Metaflow customers are already utilizing Claude Code; spin makes this even simpler. Within the instance beneath, we added the next part in a CLAUDE.md file:
## Creating Metaflow code
Comply with this incremental growth workflow that ensures fast iterations
and proper outcomes. You need to create a movement incrementally, step-by-step
following this course of:
1. Create a movement skeleton with empty `@step`s.
2. Add a knowledge loading step.
3. `run` the movement.
4. Populate the following step and use `spin` to check it with the proper inputs.
5. `run` the movement to file outputs from the brand new step.
5. Iterate on (4–5) till all steps have been carried out and work accurately.
6. `run` the entire movement to make sure last correctness.To check a movement, run the movement as follows
```
python movement.py - atmosphere=pypi run
```
Do that as soon as earlier than working `spin`.
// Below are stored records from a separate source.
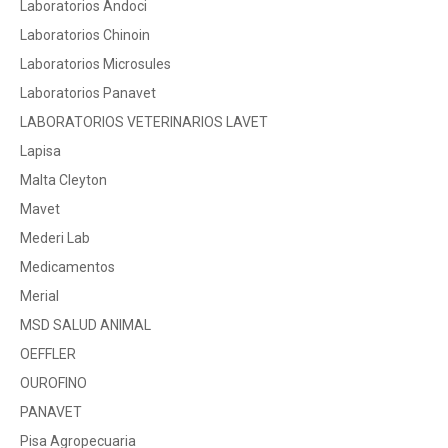
Laboratorios Andoci
Laboratorios Chinoin
Laboratorios Microsules
Laboratorios Panavet
LABORATORIOS VETERINARIOS LAVET
Lapisa
Malta Cleyton
Mavet
Mederi Lab
Medicamentos
Merial
MSD SALUD ANIMAL
OEFFLER
OUROFINO
PANAVET
Pisa Agropecuaria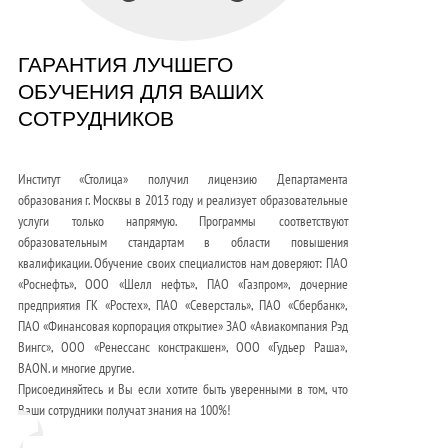
ГАРАНТИЯ ЛУЧШЕГО
ОБУЧЕНИЯ ДЛЯ ВАШИХ
СОТРУДНИКОВ
Институт «Столица» получил лицензию Департамента
образования г. Москвы в 2013 году и реализует образовательные
услуги только напрямую. Программы соответствуют
образовательным стандартам в области повышения
квалификации. Обучение своих специалистов нам доверяют: ПАО
«Роснефть», ООО «Шелл нефть», ПАО «Газпром», дочерние
предприятия ГК «Ростех», ПАО «Северсталь», ПАО «Сбербанк»,
ПАО «Финансовая корпорация открытие» ЗАО «Авиакомпания Рэд
Вингс», ООО «Ренессанс констракшен», ООО «Гудьер Раша»,
BAON. и многие другие.
Присоединяйтесь и Вы если хотите быть уверенными в том, что
Ваши сотрудники получат знания на 100%!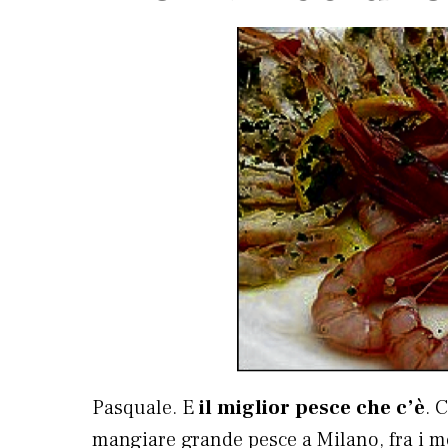
Pasquale. E
il miglior pesce che c’è
. 
mangiare grande pesce a Milano, fra i me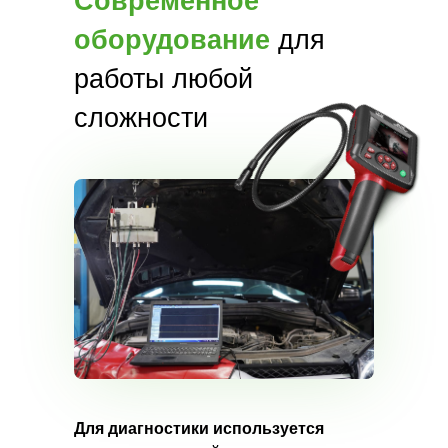
Современное
оборудование
для
работы любой
сложности
Для диагностики используется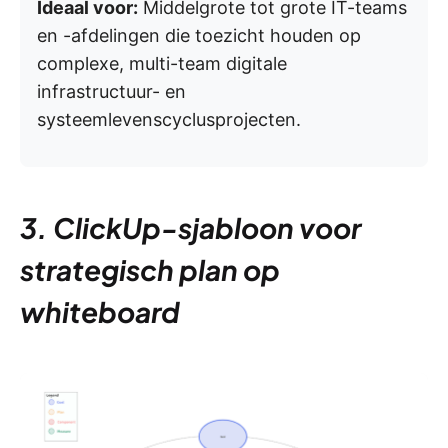
Ideaal voor:
Middelgrote tot grote IT-teams
en -afdelingen die toezicht houden op
complexe, multi-team digitale
infrastructuur- en
systeemlevenscyclusprojecten.
3. ClickUp-sjabloon voor
strategisch plan op
whiteboard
As you might be constructing the movement, you `spin` to check steps shortly.
As an illustration
```
python movement.py - atmosphere=pypi spin prepare
```
Simply primarily based on these fast directions, the agent is ready to use spin successfully. Check out the next inspirational instance that one-shots Claude to create a movement, alongside the strains of our earlier examples, which trains a classifier to foretell product classes:
Within the video, we will see Claude utilizing spin across the 45-second mark to check a preprocess step. The step initially fails attributable to a traditional information science pitfall: throughout testing, Claude samples solely a small subset of knowledge, inflicting some courses to be underrepresented. The primary spin surfaces the difficulty, which Claude then fixes by switching to stratified sampling — and eventually does one other spin to verify the repair, earlier than continuing to finish the duty.
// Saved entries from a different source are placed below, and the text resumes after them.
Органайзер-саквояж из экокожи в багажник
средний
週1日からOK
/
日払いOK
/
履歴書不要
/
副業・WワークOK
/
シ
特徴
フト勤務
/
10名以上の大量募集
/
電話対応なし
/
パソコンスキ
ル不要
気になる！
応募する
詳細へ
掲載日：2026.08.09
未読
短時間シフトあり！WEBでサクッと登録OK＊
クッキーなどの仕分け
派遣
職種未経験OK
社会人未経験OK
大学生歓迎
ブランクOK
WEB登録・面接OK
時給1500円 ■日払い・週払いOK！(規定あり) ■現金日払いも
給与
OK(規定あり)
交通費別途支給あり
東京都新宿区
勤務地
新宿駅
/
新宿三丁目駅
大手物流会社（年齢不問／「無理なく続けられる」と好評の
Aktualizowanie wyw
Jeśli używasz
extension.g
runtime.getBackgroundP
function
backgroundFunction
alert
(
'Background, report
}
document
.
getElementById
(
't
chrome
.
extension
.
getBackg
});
The inside loop of end-to-end ML/AI
To circle again to the place we began, our motivation for including spin — and for creating Metaflow within the first place — is to speed up growth cycles so we will ship extra pleasure to our subscribers, sooner. Finally, we consider there’s no single magic characteristic that makes this attainable. It takes all components of an ML/AI platform working collectively coherently — spin included.
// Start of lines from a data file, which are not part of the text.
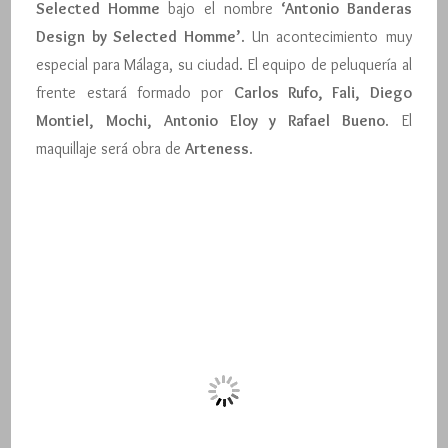
Selected Homme
bajo el nombre
‘Antonio Banderas
Design by Selected Homme’
. Un acontecimiento muy
especial para Málaga, su ciudad. El equipo de peluquería al
frente estará formado por
Carlos Rufo, Fali, Diego
Montiel, Mochi, Antonio Eloy y Rafael Bueno
. El
maquillaje será obra de
Arteness
.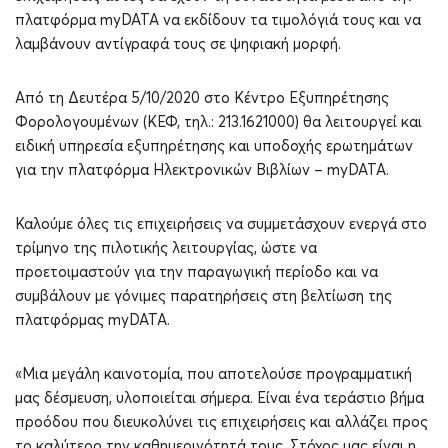
πλατφόρμα myDATA να εκδίδουν τα τιμολόγιά τους και να
λαμβάνουν αντίγραφά τους σε ψηφιακή μορφή.
Από τη Δευτέρα 5/10/2020 στο Κέντρο Εξυπηρέτησης
Φορολογουμένων (ΚΕΦ, τηλ.: 213.1621000) θα λειτουργεί και
ειδική υπηρεσία εξυπηρέτησης και υποδοχής ερωτημάτων
για την πλατφόρμα Ηλεκτρονικών Βιβλίων – myDATA.
Καλούμε όλες τις επιχειρήσεις να συμμετάσχουν ενεργά στο
τρίμηνο της πιλοτικής λειτουργίας, ώστε να
προετοιμαστούν για την παραγωγική περίοδο και να
συμβάλουν με γόνιμες παρατηρήσεις στη βελτίωση της
πλατφόρμας myDATA.
«Μια μεγάλη καινοτομία, που αποτελούσε προγραμματική
μας δέσμευση, υλοποιείται σήμερα. Είναι ένα τεράστιο βήμα
προόδου που διευκολύνει τις επιχειρήσεις και αλλάζει προς
το καλύτερο την καθημερινότητά τους. Στόχος μας είναι η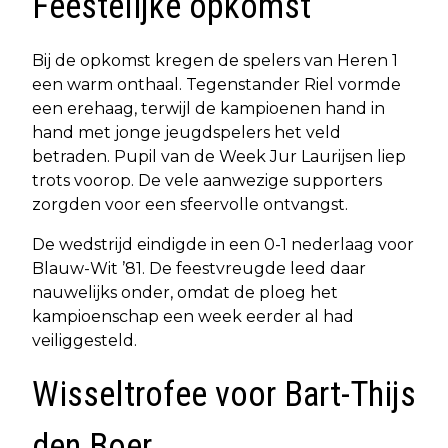
Feestelijke opkomst
Bij de opkomst kregen de spelers van Heren 1
een warm onthaal. Tegenstander Riel vormde
een erehaag, terwijl de kampioenen hand in
hand met jonge jeugdspelers het veld
betraden. Pupil van de Week Jur Laurijsen liep
trots voorop. De vele aanwezige supporters
zorgden voor een sfeervolle ontvangst.
De wedstrijd eindigde in een 0-1 nederlaag voor
Blauw-Wit ’81. De feestvreugde leed daar
nauwelijks onder, omdat de ploeg het
kampioenschap een week eerder al had
veiliggesteld.
Wisseltrofee voor Bart-Thijs
den Boer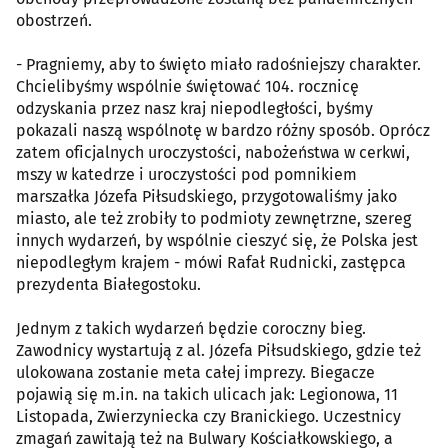
obostrzeń.
- Pragniemy, aby to święto miało radośniejszy charakter.
Chcielibyśmy wspólnie świętować 104. rocznicę
odzyskania przez nasz kraj niepodległości, byśmy
pokazali naszą wspólnotę w bardzo różny sposób. Oprócz
zatem oficjalnych uroczystości, nabożeństwa w cerkwi,
mszy w katedrze i uroczystości pod pomnikiem
marszałka Józefa Piłsudskiego, przygotowaliśmy jako
miasto, ale też zrobiły to podmioty zewnętrzne, szereg
innych wydarzeń, by wspólnie cieszyć się, że Polska jest
niepodległym krajem - mówi Rafał Rudnicki, zastępca
prezydenta Białegostoku.
Jednym z takich wydarzeń będzie coroczny bieg.
Zawodnicy wystartują z al. Józefa Piłsudskiego, gdzie też
ulokowana zostanie meta całej imprezy. Biegacze
pojawią się m.in. na takich ulicach jak: Legionowa, 11
Listopada, Zwierzyniecka czy Branickiego. Uczestnicy
zmagań zawitają też na Bulwary Kościałkowskiego, a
From this attitude, it’s helpful to position spin within the context of different Metaflow options. It’s designed for the innermost loop of mannequin and business-logic growth, with the additional benefit of supporting unit testing throughout deployment, as proven within the total blueprint of the Metaflow toolchain beneath.
On this diagram, the strong blue bins symbolize totally different Metaflow instructions, whereas the blue textual content denotes decorators and different options. Specifically, be aware the Shared Performance field — one other key focus space for us over the previous 12 months — which incorporates configuration administration and customized decorators. These capabilities let domain-specific groups and platform suppliers tailor Metaflow to their very own use instances. Following our ethos of composability, all of those options combine seamlessly with spin as nicely.
One other key design philosophy of Metaflow is to let tasks begin small and easy, including complexity solely when it turns into vital. So don’t be overwhelmed by the diagram above. To get began, set up Metaflow simply with
pip set up metaflowand take your first child @steps for a spin! Take a look at the docs and for questions, assist, and suggestions, be a part of the pleasant Metaflow Group Slack.
Acknowledgments
We want to thank our companions at Outerbounds, and significantly Ville Tuulos, Savin Goyal, and Madhur Tandon, for his or her collaboration on this characteristic, from preliminary ideation to evaluation, testing and documentation. We might additionally wish to acknowledge the remainder of the Mannequin Improvement and Administration staff (Maria Alder, David J. Berg, Shaojing Li, Rui Lin, Nissan Pow, Chaoying Wang, Regina Wang, Seth Yang, Darin Yu) for his or her enter and feedback.